WORK ITEM:
The entries that follow must be written out exactly, without any of the pictures they contain.
==== DATA LISTING
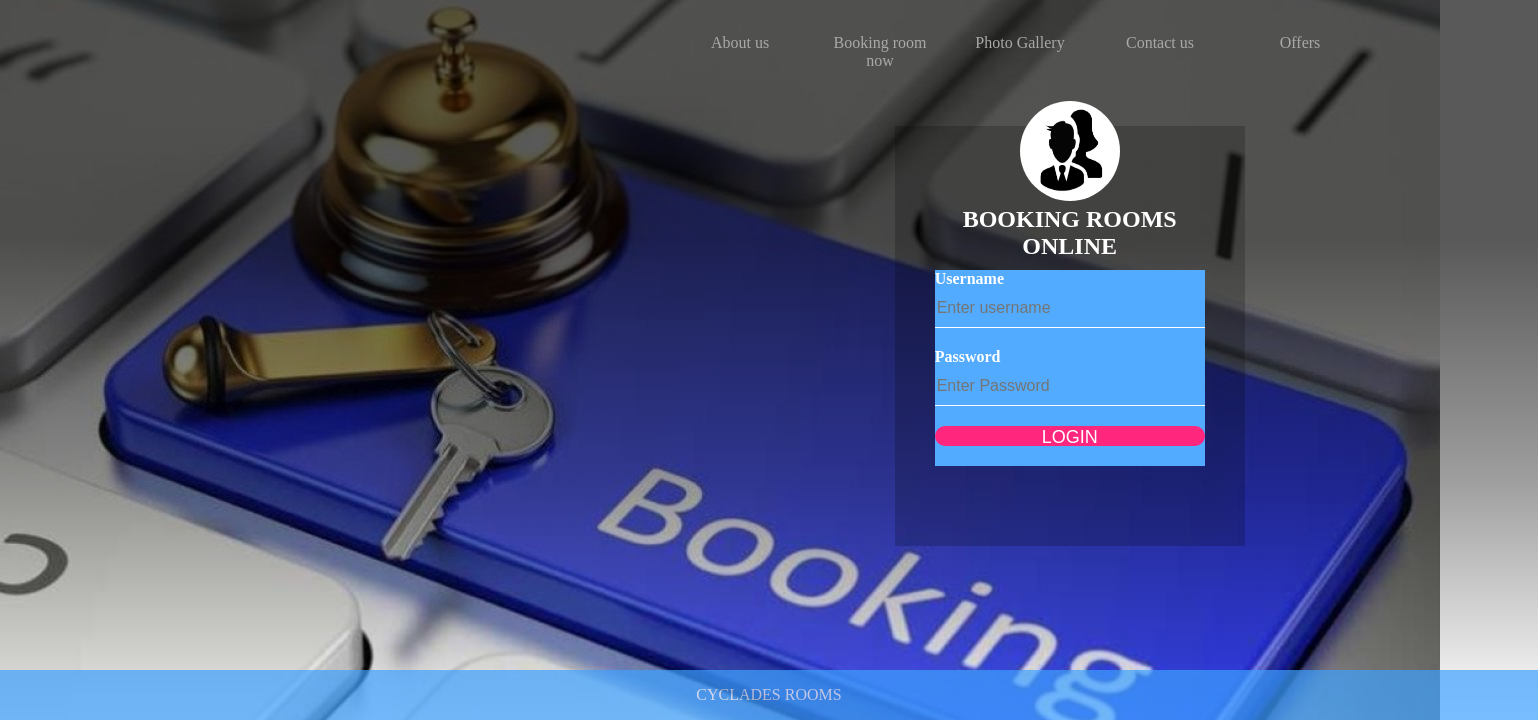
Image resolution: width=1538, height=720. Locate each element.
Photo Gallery (1019, 42)
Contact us (1160, 42)
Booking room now (880, 51)
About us (740, 42)
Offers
========
TASK OUTPUT:
Image resolution: width=1538, height=720. Locate each element.
Photo Gallery (1019, 42)
Contact us (1160, 42)
Booking room now (880, 51)
About us (740, 42)
Offers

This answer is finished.